What in the name of trademark sanctity is going on in China of late? These past few months it seems high-profile cases involving trademark theft, brand copying and intellectual property pilfering are screaming from morning newspapers here and around the world. The iPad debacle is of course the first that comes to mind but several others, from big companies to luxury brands to big-name American celebrities have also been paraded before the courts in search of justice over the copying in China of their own brands or ideas. Many have fallen victim to so-called squatters, people who register the Chinese-language equivalent (and sometimes the English version as well) of a famous foreign name in the hope of a windfall from the offended company or person, or sometimes simply to cash in themselves with products that sport the brand.

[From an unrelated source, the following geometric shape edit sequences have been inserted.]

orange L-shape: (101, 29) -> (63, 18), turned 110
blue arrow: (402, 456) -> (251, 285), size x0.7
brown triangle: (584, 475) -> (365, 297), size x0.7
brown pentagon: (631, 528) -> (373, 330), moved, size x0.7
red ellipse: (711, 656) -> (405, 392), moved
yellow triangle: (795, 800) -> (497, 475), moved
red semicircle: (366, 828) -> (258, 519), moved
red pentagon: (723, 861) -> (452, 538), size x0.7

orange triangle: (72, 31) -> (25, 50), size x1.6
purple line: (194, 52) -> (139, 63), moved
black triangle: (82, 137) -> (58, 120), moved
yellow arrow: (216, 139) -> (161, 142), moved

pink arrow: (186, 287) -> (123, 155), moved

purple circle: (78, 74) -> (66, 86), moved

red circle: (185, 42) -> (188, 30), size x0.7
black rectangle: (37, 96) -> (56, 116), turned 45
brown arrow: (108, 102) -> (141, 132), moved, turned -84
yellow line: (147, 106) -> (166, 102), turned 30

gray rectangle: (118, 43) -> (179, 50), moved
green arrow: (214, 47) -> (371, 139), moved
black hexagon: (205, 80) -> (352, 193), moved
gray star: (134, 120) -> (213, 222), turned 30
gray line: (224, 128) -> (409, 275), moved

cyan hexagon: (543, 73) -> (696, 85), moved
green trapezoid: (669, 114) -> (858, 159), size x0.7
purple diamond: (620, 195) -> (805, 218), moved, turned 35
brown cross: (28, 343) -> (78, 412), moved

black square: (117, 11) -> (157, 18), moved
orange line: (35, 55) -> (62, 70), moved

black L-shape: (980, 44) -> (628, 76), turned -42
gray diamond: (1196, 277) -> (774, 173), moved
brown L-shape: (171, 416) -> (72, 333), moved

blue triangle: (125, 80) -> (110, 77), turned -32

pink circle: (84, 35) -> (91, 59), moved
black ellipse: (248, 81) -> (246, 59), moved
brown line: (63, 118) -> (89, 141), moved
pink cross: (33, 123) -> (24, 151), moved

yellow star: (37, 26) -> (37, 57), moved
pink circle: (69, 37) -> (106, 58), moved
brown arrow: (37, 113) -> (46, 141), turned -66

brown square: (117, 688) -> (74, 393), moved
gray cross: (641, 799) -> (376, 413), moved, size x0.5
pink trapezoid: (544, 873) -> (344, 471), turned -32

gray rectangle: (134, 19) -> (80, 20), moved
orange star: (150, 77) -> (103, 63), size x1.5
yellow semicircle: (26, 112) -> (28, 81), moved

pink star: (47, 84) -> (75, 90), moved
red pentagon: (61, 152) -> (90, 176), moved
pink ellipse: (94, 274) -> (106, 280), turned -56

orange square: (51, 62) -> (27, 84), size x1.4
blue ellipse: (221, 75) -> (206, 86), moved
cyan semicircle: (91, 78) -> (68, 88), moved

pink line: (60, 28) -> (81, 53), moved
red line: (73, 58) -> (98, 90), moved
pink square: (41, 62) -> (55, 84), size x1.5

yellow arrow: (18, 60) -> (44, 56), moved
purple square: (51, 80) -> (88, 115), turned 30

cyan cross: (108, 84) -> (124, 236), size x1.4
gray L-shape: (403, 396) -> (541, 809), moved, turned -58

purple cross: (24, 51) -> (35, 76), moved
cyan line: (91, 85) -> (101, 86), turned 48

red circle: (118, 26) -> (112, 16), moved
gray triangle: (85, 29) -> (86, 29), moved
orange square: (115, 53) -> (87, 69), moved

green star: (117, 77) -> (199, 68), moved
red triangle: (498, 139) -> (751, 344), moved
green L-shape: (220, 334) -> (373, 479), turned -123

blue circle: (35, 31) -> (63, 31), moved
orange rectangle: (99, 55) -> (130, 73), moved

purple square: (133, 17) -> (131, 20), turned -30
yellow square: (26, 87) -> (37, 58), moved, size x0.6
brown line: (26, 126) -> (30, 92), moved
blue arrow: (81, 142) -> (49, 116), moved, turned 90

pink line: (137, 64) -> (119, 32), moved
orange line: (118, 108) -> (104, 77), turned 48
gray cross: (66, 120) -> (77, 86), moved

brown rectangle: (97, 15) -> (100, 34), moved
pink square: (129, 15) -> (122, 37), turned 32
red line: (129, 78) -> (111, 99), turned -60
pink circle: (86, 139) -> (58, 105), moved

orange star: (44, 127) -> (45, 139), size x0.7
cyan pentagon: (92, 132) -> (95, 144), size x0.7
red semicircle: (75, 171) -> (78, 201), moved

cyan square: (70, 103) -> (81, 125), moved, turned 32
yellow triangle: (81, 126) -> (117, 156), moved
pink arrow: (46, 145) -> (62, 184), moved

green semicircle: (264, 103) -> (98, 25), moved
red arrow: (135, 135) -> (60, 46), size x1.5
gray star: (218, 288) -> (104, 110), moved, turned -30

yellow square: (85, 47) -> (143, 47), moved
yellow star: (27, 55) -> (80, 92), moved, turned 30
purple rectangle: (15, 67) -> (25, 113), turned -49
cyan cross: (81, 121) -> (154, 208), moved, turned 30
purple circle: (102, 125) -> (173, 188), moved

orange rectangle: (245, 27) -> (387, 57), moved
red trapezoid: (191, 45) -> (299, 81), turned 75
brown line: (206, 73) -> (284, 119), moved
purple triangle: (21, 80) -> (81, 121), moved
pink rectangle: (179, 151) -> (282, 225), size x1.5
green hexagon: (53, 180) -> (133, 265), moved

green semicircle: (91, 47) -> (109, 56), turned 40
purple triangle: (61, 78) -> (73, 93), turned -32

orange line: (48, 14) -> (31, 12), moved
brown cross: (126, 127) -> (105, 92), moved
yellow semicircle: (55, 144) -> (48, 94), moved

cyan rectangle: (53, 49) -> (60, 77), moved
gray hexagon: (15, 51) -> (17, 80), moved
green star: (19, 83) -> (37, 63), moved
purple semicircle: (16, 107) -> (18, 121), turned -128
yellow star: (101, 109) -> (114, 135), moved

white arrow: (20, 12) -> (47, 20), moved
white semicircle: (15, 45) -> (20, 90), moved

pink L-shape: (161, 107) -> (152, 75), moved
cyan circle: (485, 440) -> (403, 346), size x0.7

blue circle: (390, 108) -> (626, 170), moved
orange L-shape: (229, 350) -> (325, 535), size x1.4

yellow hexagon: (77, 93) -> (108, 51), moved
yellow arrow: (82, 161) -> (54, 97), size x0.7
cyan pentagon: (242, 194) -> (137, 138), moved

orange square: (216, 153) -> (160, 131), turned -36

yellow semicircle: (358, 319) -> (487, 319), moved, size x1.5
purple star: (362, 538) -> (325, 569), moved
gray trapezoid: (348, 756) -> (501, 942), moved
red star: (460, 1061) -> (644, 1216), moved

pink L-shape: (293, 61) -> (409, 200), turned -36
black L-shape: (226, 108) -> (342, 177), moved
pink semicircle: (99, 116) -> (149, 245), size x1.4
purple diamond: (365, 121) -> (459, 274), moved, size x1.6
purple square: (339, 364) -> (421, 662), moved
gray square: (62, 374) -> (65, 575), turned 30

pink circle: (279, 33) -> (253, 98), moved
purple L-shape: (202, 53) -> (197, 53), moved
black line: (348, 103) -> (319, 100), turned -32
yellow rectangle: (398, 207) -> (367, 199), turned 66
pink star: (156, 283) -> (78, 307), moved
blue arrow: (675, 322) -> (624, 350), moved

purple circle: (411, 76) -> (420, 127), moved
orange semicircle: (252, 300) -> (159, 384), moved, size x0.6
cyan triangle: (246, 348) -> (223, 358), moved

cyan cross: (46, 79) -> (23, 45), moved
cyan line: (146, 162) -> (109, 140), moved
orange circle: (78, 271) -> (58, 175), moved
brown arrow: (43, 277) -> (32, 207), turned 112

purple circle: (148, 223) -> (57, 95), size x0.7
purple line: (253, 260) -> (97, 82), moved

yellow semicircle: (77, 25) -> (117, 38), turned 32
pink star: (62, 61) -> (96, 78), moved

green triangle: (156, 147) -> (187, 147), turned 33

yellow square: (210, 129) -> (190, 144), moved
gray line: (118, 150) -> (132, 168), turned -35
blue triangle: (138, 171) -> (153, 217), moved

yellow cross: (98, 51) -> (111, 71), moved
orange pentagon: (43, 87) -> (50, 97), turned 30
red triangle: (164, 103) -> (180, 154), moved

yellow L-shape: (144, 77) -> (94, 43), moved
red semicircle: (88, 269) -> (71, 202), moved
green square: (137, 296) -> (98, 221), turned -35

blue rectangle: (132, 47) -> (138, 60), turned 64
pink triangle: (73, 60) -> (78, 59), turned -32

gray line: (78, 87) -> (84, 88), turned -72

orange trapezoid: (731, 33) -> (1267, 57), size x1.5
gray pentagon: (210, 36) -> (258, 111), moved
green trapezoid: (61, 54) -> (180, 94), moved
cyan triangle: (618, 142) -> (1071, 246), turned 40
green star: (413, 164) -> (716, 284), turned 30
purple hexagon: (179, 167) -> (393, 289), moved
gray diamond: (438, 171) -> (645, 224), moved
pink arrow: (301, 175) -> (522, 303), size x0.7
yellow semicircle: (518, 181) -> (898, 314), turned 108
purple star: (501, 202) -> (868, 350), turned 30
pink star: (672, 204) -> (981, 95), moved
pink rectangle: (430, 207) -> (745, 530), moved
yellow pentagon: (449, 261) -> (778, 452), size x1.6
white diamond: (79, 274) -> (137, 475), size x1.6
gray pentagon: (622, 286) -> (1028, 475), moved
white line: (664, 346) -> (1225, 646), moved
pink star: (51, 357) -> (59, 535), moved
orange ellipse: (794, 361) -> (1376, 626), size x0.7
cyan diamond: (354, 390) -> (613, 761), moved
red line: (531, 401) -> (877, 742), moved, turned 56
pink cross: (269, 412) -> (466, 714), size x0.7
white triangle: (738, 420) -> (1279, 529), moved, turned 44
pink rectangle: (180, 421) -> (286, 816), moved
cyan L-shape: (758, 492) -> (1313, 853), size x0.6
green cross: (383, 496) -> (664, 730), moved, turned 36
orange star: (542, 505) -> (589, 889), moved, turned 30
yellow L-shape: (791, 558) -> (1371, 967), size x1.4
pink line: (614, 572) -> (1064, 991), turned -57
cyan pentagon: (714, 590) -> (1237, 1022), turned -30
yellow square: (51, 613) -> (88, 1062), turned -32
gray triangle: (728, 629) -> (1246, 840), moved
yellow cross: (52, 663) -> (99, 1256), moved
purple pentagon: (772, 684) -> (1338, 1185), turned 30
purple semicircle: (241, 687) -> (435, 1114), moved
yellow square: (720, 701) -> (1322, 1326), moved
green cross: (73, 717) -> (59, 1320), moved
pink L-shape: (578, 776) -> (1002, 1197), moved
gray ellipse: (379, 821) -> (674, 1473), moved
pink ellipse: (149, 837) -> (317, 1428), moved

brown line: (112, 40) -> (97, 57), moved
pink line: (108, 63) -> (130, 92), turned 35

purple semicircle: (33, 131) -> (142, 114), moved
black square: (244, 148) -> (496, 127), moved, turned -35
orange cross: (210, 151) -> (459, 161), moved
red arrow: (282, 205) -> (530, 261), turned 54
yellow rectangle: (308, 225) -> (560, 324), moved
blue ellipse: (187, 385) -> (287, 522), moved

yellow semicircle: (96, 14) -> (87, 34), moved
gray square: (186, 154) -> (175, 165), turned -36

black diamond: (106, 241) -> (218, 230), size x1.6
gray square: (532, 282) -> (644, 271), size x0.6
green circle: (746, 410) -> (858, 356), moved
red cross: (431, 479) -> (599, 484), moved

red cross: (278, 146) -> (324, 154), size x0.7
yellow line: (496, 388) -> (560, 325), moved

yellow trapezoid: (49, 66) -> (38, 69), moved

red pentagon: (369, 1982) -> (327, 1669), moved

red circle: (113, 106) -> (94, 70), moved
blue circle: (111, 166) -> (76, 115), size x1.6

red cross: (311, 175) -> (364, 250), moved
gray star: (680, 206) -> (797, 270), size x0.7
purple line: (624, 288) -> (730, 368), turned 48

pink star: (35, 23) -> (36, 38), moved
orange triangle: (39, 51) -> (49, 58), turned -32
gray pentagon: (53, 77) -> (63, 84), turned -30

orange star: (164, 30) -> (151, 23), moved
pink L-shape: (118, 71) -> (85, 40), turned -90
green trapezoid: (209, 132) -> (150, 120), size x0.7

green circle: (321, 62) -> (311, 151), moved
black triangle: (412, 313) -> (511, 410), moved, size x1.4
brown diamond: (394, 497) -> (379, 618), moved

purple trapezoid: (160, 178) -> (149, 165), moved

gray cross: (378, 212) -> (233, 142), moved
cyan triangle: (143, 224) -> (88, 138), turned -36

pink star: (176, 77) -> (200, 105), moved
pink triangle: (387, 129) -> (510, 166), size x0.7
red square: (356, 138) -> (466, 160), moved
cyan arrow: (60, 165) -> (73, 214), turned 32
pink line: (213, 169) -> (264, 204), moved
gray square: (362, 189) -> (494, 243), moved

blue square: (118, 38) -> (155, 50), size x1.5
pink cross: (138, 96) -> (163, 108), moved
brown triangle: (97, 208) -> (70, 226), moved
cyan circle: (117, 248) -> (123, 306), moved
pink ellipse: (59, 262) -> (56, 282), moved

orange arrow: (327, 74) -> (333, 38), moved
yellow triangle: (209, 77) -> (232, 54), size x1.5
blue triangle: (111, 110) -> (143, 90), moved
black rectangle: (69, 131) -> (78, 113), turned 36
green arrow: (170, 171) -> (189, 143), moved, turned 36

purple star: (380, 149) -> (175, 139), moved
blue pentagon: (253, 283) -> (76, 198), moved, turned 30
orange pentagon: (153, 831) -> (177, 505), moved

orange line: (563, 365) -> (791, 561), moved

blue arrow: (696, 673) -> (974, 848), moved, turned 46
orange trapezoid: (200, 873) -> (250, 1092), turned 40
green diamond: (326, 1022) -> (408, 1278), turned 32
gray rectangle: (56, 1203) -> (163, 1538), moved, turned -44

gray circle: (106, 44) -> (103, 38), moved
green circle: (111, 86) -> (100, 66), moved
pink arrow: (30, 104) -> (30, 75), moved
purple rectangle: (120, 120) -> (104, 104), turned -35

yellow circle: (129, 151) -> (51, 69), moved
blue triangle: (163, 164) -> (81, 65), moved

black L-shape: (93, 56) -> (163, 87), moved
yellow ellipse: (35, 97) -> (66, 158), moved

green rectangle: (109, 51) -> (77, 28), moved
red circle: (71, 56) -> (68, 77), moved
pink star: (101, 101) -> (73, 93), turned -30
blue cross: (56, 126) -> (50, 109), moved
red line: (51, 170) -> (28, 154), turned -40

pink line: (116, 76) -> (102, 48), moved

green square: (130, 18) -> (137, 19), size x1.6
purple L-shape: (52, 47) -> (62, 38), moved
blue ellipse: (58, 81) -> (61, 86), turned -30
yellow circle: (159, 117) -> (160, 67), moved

This month, China Business Law Journal publishes an insightful investigation into the progress made on intellectual property protection in China. The article, entitled Culling the copycats, explores some interesting sentiments from top lawyers and law firms, observing that many have been optimistic for years that, even though the environment has been far from perfect, nonetheless changes in the right direction were being made. However, some are now questioning those hopes and remarking that progress has indeed stalled.
We also take a look at offshore jurisdictions this month. Law firms are seeing good business, most of it from a China that is ever hungry for overseas investment. We talk to legal experts and representative bodies from various jurisdictions about regulatory changes in China and abroad, as well as the big issues and deals that have dominated the past 12 months. The recent amendments to companies legislation in relation to mergers and acquisitions, particularly but not exclusively in the Caymans, have prompted a trend upwards in M&A activity, especially with take-private transactions in the US. On the downside, the Chinese special purpose acquisition companies market has effectively dried up following recent Chinese accounting frauds and delistings. Some firms in remote jurisdictions are also hinting at expanding into China, Hong Kong or the region in the not too distant future, to improve their accessibility.
We felt it was time for a well-considered examination of competition law in China and India, drawing comparisons between the two, and also internationally with the US and the EU. The feature, entitled Healthy competition: China v India, explores new anti-monopoly laws in place, and lists case studies with hypothetical situations and how they apply to these economies. Both China and India face similar challenges, but it would be foolish to treat the two giant economies in the same way.
While recognising that both economies have come a long way with the introduction of new competition laws, the proof of the legislative pudding will be in how these laws are accepted and enacted in real situations. It’s a timely warning to international companies across all sectors to get familiar with the latest developments, while also investing in compliance and training.